**Directions for this task**
Report all lines below with the word "information".

**Data shown**
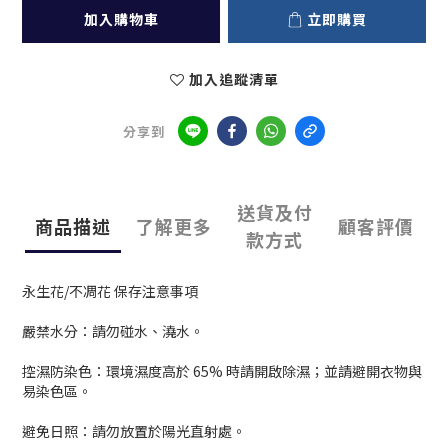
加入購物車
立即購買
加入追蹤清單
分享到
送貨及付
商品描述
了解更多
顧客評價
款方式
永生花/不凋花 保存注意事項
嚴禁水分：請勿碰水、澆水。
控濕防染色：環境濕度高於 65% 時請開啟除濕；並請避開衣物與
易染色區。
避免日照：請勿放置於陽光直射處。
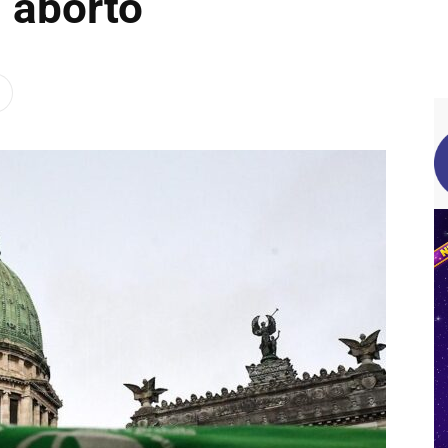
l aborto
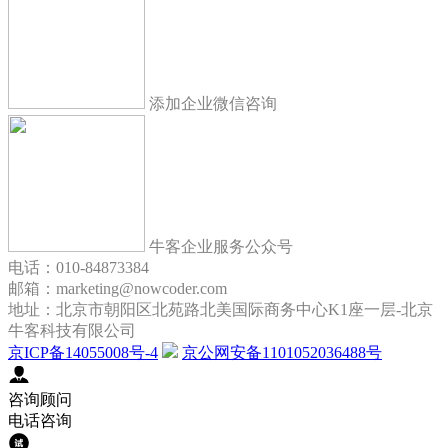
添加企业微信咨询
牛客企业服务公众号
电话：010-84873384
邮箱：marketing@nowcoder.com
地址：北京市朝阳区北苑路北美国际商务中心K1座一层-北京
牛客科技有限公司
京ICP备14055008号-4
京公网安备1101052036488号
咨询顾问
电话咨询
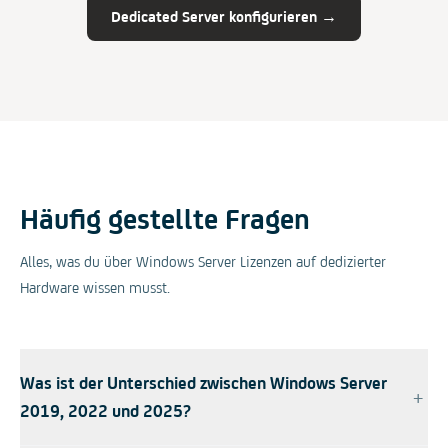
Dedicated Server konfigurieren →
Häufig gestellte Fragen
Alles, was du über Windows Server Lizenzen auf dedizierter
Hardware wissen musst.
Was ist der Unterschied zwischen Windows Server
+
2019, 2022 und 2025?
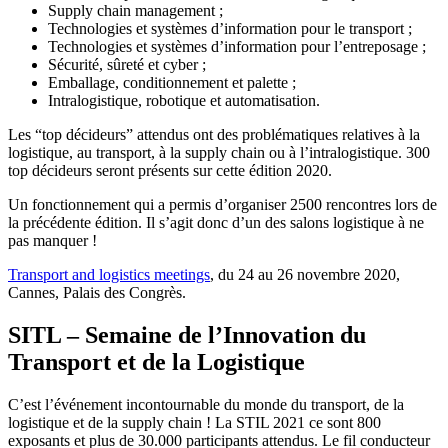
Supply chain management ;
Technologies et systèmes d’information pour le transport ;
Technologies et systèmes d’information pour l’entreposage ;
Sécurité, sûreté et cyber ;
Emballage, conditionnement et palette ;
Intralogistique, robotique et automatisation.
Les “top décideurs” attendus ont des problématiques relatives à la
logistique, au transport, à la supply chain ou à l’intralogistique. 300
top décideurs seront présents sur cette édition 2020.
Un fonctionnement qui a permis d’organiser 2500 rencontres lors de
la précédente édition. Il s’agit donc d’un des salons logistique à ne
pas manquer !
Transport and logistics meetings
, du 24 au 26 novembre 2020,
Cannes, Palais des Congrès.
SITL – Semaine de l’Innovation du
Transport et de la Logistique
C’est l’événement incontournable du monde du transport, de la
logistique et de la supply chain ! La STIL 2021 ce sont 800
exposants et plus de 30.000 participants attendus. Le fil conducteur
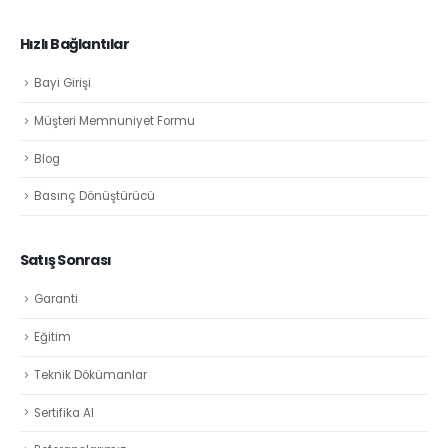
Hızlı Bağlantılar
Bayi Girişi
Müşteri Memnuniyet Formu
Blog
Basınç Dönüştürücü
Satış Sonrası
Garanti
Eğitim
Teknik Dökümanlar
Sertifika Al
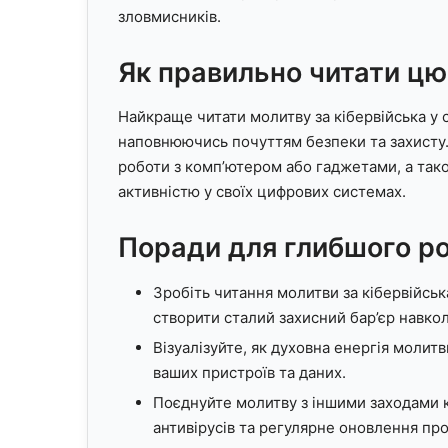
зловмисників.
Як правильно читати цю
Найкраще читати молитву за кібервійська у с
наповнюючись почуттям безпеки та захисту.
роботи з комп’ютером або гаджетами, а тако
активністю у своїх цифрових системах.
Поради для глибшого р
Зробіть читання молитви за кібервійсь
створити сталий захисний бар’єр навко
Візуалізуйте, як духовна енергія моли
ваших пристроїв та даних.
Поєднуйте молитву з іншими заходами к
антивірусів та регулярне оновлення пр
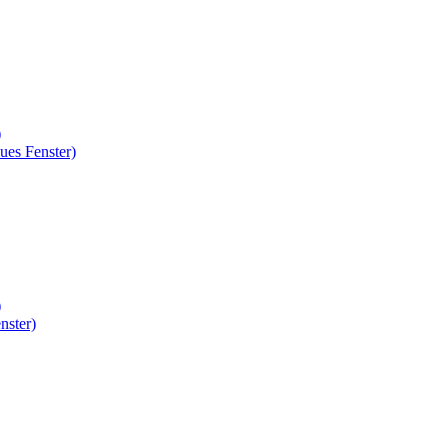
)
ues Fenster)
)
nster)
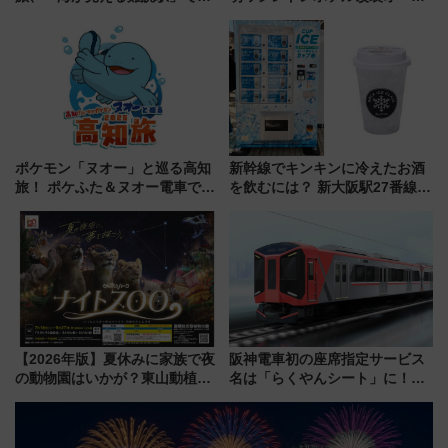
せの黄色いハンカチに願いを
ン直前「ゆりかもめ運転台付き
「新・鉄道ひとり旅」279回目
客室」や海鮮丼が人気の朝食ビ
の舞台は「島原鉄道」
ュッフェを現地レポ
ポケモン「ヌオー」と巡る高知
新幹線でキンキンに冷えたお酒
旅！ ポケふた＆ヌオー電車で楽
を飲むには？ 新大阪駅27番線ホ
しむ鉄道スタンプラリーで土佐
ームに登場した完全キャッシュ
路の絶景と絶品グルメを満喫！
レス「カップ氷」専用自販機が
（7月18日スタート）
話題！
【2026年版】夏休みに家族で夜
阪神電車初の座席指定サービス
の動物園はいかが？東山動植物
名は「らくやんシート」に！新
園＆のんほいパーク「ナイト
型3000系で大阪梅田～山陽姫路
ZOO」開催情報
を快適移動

**Solution for this task**
Technologies et systèmes d’information pour le transport ;
Technologies et systèmes d’information pour l’entreposage ;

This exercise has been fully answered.